Dataset entries
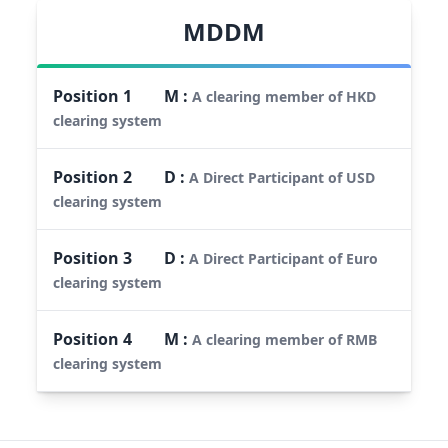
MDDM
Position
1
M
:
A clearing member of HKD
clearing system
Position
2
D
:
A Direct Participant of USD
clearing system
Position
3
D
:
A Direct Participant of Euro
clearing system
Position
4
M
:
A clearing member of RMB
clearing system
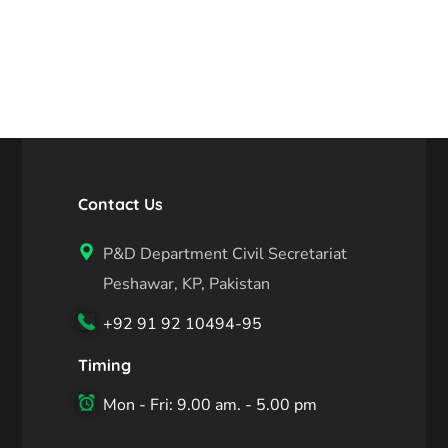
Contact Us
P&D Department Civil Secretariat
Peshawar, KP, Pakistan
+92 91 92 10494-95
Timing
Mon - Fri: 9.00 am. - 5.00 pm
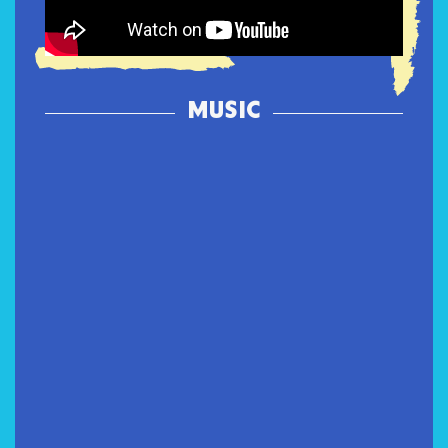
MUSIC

Required work: Transcription of the lines from the one with "A clearing member of RMB" through the end of the entries is required, exact and with no pictures.

Result for this task:
A clearing member of RMB
clearing system
Contact Us
P&D Department Civil Secretariat
Peshawar, KP, Pakistan
+92 91 92 10494-95
Timing
Mon - Fri: 9.00 am. - 5.00 pm
MUSIC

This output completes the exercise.